INTRODUCTION: Rural and remote general practices face increasing demands for care without the workforce required to meet patient needs. The coronavirus pandemic has created an opportunity to explore sustainable, telehealth-driven solutions to this chronic and complex problem. OBJECTIVE: This review examined interventions using offsite primary care providers to deliver ongoing patient care via telehealth to support rural and remote general practices. We aimed to understand the impact of such interventions on the Quadruple Aim (patient experience, provider experience, health care costs, and health outcomes).
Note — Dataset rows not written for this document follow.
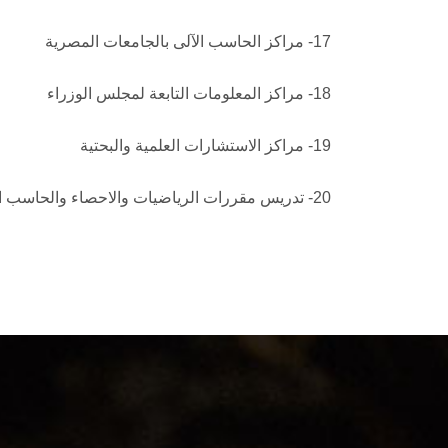
17- مراكز الحاسب الآلى بالجامعات المصرية
18- مراكز المعلومات التابعة لمجلس الوزراء
19- مراكز الاستشارات العلمية والبحتية
20- تدريس مقررات الرياضيات والاحصاء والحاسب الالى بجميع مراحل المؤسسات التعليمية المختلفة .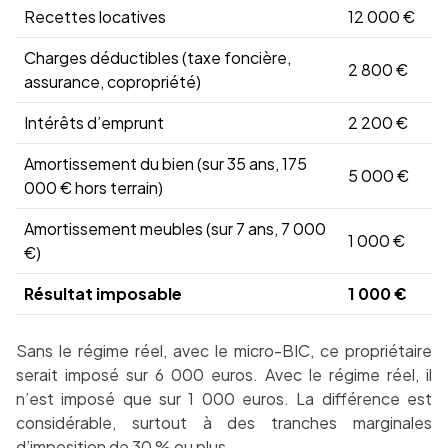
Recettes locatives
12 000 €
Charges déductibles (taxe foncière,
2 800 €
assurance, copropriété)
Intérêts d’emprunt
2 200 €
Amortissement du bien (sur 35 ans, 175
5 000 €
000 € hors terrain)
Amortissement meubles (sur 7 ans, 7 000
1 000 €
€)
Résultat imposable
1 000 €
Sans le régime réel, avec le micro-BIC, ce propriétaire
serait imposé sur 6 000 euros. Avec le régime réel, il
n’est imposé que sur 1 000 euros. La différence est
considérable, surtout à des tranches marginales
d’imposition de 30 % ou plus.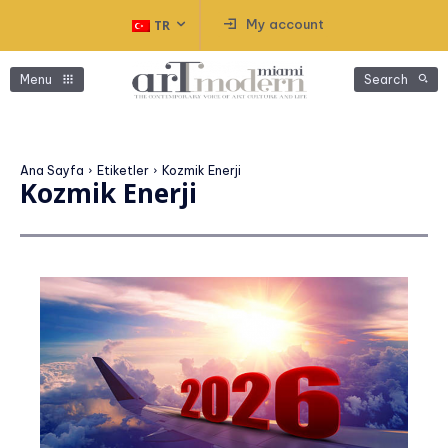
My account
TR
Menu
Search
Ana Sayfa
Etiketler
Kozmik Enerji
Kozmik Enerji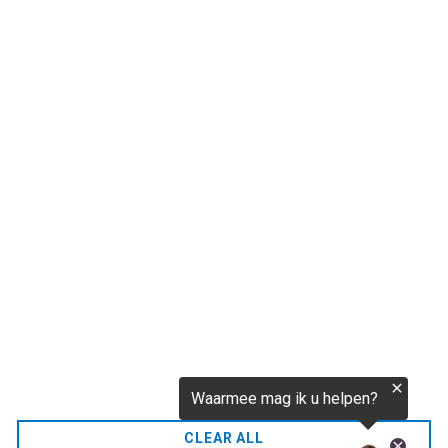
€256,52
CO2.NL wordt ondersteund door topexperts op het
gebied van klimaat en buitengewone ecoondernemers
van over de hele wereld.
E-commerce website Ontworpen en ontwikkeld door
zencommerce.nl
Thuis
FAQ
CLEAR ALL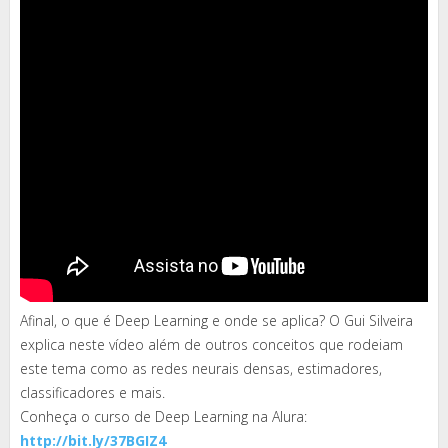
Afinal, o que é Deep Learning e onde se aplica? O Gui Silveira
explica neste vídeo além de outros conceitos que rodeiam
este tema como as redes neurais densas, estimadores,
classificadores e mais.
Conheça o curso de Deep Learning na Alura:
http://bit.ly/37BGIZ4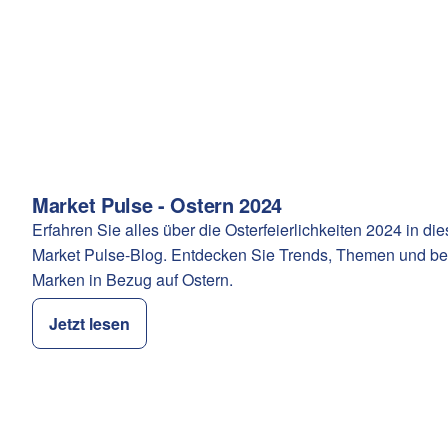
Market Pulse - Ostern 2024
Kategorie:
Erfahren Sie alles über die Osterfeierlichkeiten 2024 in di
Market Pulse-Blog. Entdecken Sie Trends, Themen und be
Marken in Bezug auf Ostern.
Jetzt lesen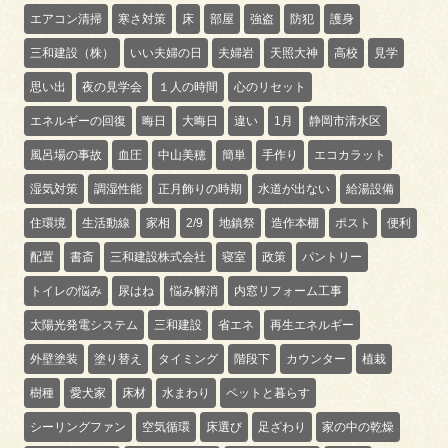
エアコン清掃
寒さ対策
床
部屋
強盗
防犯
護身
三和建設（株）
いい夫婦の日
夫婦岩
天照大神
高校
見学
思い出
夜の見学会
１人の時間
心のリセット
エネルギーの回復
晦日
大晦日
違い
1月
静岡市清水区
風呂場の事故
血圧
中山美穂
簡単
手作り
エコカラット
湿気対策
調湿性能
正月飾りの時期
水道が出ない
給湯設備
住環境
生活動線
家相
2/9
地鎮祭
造作本棚
ポスト
便利
配置
書斎
三和建設株式会社
寝室
政策
パントリー
トイレの悩み
尿はね
悩み解消
内窓リフォーム工事
太陽光発電システム
三和建設
省エネ
再生エネルギー
外壁塗装
塗り替え
タイミング
階段下
カウンター
植栽
樹種
愛犬家
床材
水まわり
ペットと暮らす
シーリングファン
空気循環
床選び
足ざわり
家の中の乾燥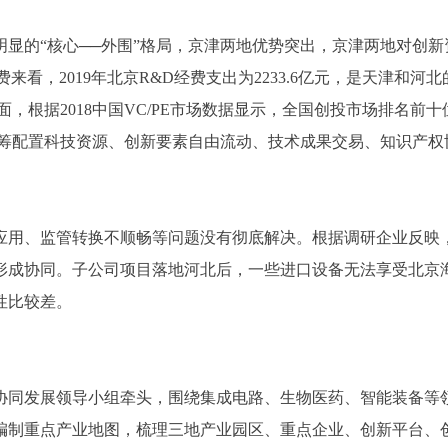
“核心──外围”格局，京津两地优势突出，京津两地对创新资
看，2019年北京R&D经费支出为2233.6亿元，是天津和河
，根据2018中国VC/PE市场数据显示，全国创投市场排名前十位
统筹配置科技资源、创新要素自由流动、技术成果交易、知识产
用、监管转换不顺畅等问题没有彻底解决。根据调研企业反映，
形成协同。子公司项目落地河北后，一些进口设备无法享受北京
性比较差。
同发展领导小组牵头，围绕集成电路、生物医药、智能装备等领
编制重点产业地图，梳理三地产业园区、重点企业、创新平台、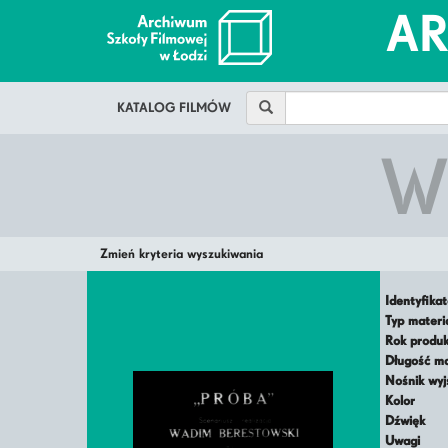
A
KATALOG FILMÓW
W
Zmień kryteria wyszukiwania
Identyfika
Typ mater
Rok produ
Długość m
Nośnik wy
Kolor
Dźwięk
Uwagi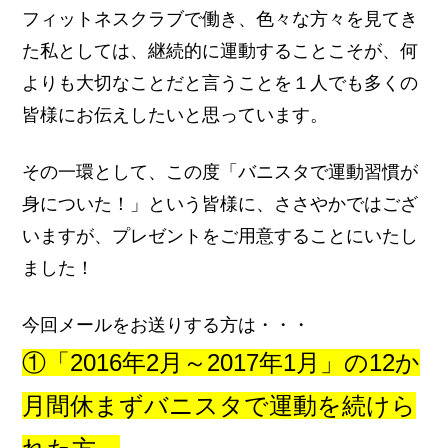
フィットネスクラブで働き、色々な方々を見てき
た私としては、継続的に運動することこそが、何
よりも大切なことだと言うことを１人でも多くの
皆様にお伝えしたいと思っています。
その一環として、この度「バニスタで運動習慣が
身についた！」という皆様に、ささやかではござ
いますが、プレゼントをご用意することにいたし
ました！
今回メールをお送りする方は・・・
①「2016年2月～2017年1月」の12か
月間休まずバニスタで運動を続けら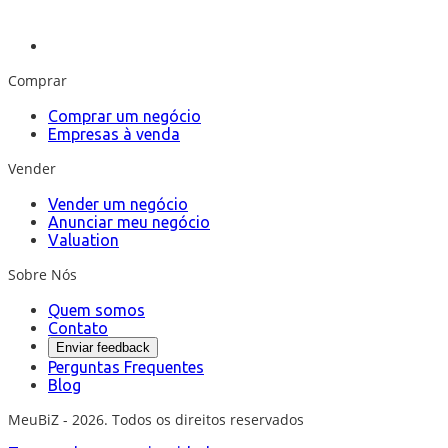
Comprar
Comprar um negócio
Empresas à venda
Vender
Vender um negócio
Anunciar meu negócio
Valuation
Sobre Nós
Quem somos
Contato
Enviar feedback
Perguntas Frequentes
Blog
MeuBiZ - 2026. Todos os direitos reservados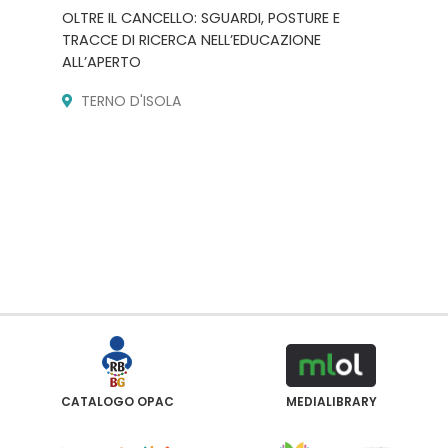
OLTRE IL CANCELLO: SGUARDI, POSTURE E
TRACCE DI RICERCA NELL’EDUCAZIONE
ALL’APERTO
TERNO D'ISOLA
CATALOGO OPAC
MEDIALIBRARY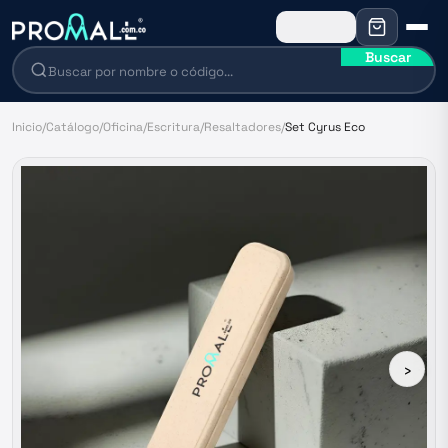
Buscar
Inicio
/
Catálogo
/
Oficina
/
Escritura
/
Resaltadores
/
Set Cyrus Eco
›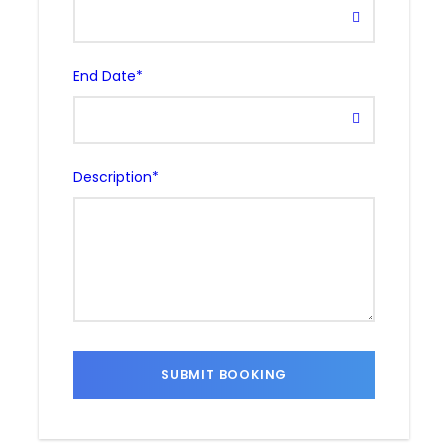
End Date
*
Description
*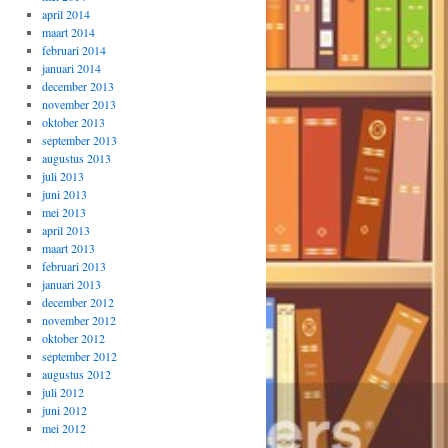
april 2014
maart 2014
februari 2014
januari 2014
december 2013
november 2013
oktober 2013
september 2013
augustus 2013
juli 2013
juni 2013
mei 2013
april 2013
maart 2013
februari 2013
januari 2013
december 2012
november 2012
oktober 2012
september 2012
augustus 2012
juli 2012
juni 2012
mei 2012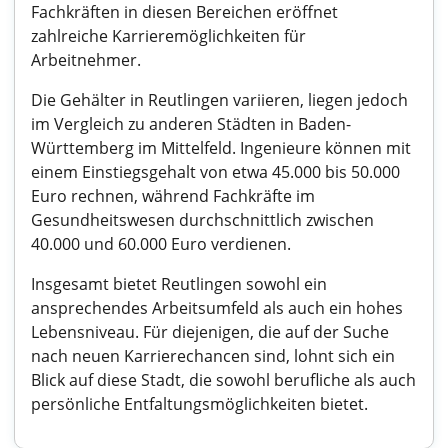
Fachkräften in diesen Bereichen eröffnet
zahlreiche Karrieremöglichkeiten für
Arbeitnehmer.
Die Gehälter in Reutlingen variieren, liegen jedoch
im Vergleich zu anderen Städten in Baden-
Württemberg im Mittelfeld. Ingenieure können mit
einem Einstiegsgehalt von etwa 45.000 bis 50.000
Euro rechnen, während Fachkräfte im
Gesundheitswesen durchschnittlich zwischen
40.000 und 60.000 Euro verdienen.
Insgesamt bietet Reutlingen sowohl ein
ansprechendes Arbeitsumfeld als auch ein hohes
Lebensniveau. Für diejenigen, die auf der Suche
nach neuen Karrierechancen sind, lohnt sich ein
Blick auf diese Stadt, die sowohl berufliche als auch
persönliche Entfaltungsmöglichkeiten bietet.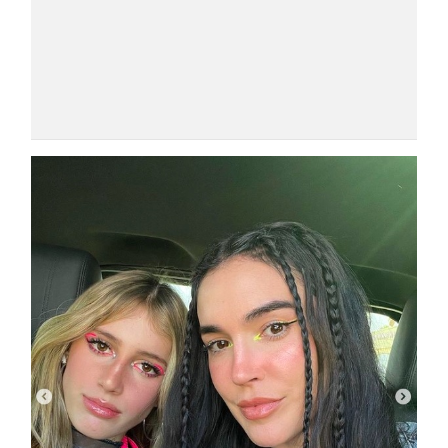
COSMOPROF WORLDWIDE BOLOGNA
Cosmprof Worldwide Bologna
presenta THE BEAUTY &
WELLNESS CONGRESS 2022: I
TEMI
DYSON
Dyson presenta la nuova collezione
pervinca e rosé per Natale
COTRIL
Continua la carrellata di look firmati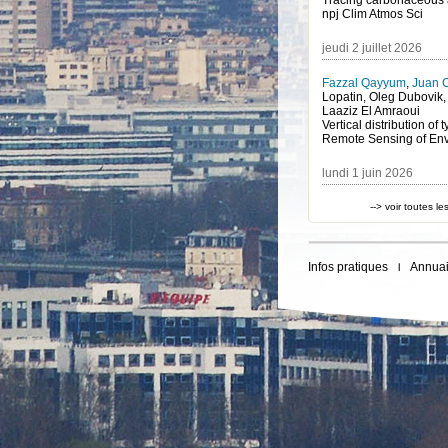
npj Clim Atmos Sci
jeudi 2 juillet 2026
Fazzal Qayyum
,
Juan 
Lopatin, Oleg Dubovik
Laaziz El Amraoui
Remote Sensing of En
lundi 1 juin 2026
--> voir toutes l
Infos pratiques
Annuai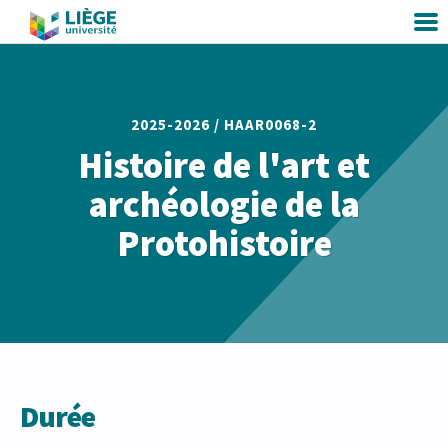
2025-2026 /
HAAR0068-2
Histoire de l'art et
archéologie de la
Protohistoire
Durée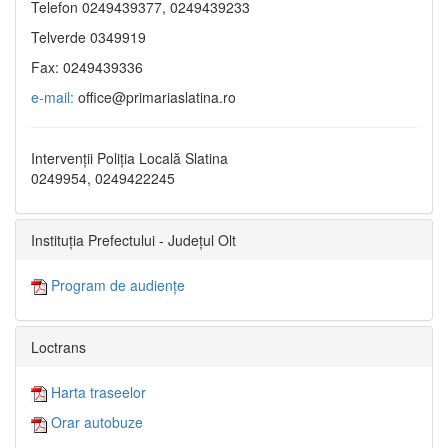
Telefon 0249439377, 0249439233
Telverde 0349919
Fax: 0249439336
e-mail:
office@primariaslatina.ro
Intervenții Poliția Locală Slatina
0249954, 0249422245
Instituția Prefectului - Județul Olt
Program de audiențe
Loctrans
Harta traseelor
Orar autobuze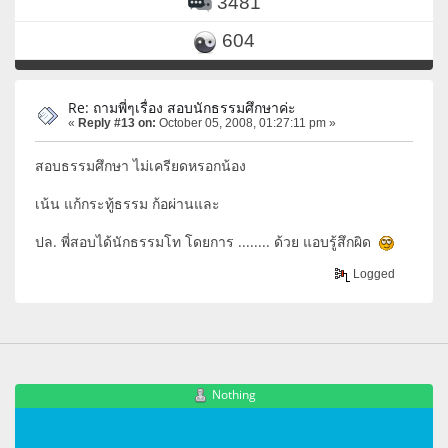
3481
604
Re: ถามพี่ๆเรื่อง สอบนักธรรมศึกษาค่ะ
«
Reply #13 on:
October 05, 2008, 01:27:11 pm »
สอบธรรมศึกษา ไม่เครียดหรอกน้อง
เน้น แก้กระทู้ธรรม ก้อผ่านและ
ปล. พี่สอบได้นักธรรมโท โดยการ ........ ด้วย แอบรู้สึกผิด
Logged
Nothing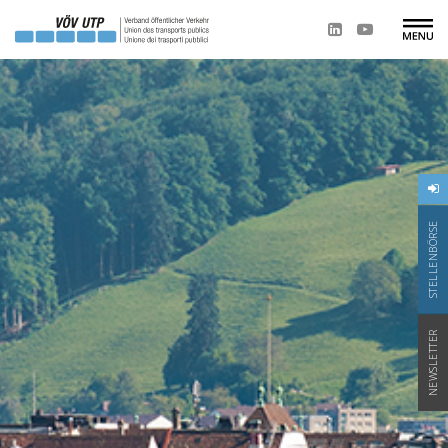
STELLENBÖRSE
NEWSLETTER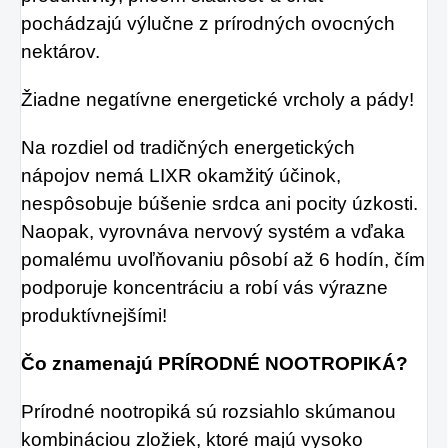
pochádzajú výlučne z prírodných ovocných
nektárov.
Žiadne negatívne energetické vrcholy a pády!
Na rozdiel od tradičných energetických
nápojov nemá LIXR okamžitý účinok,
nespôsobuje búšenie srdca ani pocity úzkosti.
Naopak, vyrovnáva nervový systém a vďaka
pomalému uvoľňovaniu pôsobí až 6 hodín, čím
podporuje koncentráciu a robí vás výrazne
produktívnejšími!
Čo znamenajú PRÍRODNÉ NOOTROPIKÁ?
Prírodné nootropiká sú rozsiahlo skúmanou
kombináciou zložiek, ktoré majú vysoko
DESIGN: A rapid review of studies published from 2011 and grey literature published from 2016. FINDINGS: Six studies met the eligibility criteria. No eligible Australian studies were identified. Most studies investigated ongoing primary care services provided via telehealth by offsite pharmacists. Patients and rural primary care staff reported positive experiences with the interventions. One study demonstrated potential return on investment for rural practices. While one study reported clinically and statistically significant improvements in health outcomes over time, two studies did not observe statistically significant differences in health outcomes between intervention and control cohorts. DISCUSSION: The Quadruple Aim should be carefully considered when designing, implementing, and evaluating interventions that involve offsite primary care providers using telehealth to support a sustainable workforce in rural and remote general practice. CONCLUSION: Sustainable solutions to workforce shortages in rural and remote general practice are needed urgently. Using offsite primary care providers to deliver telehealth and support practices in these regions is one possible solution that warrants further investigation, particularly in Australia.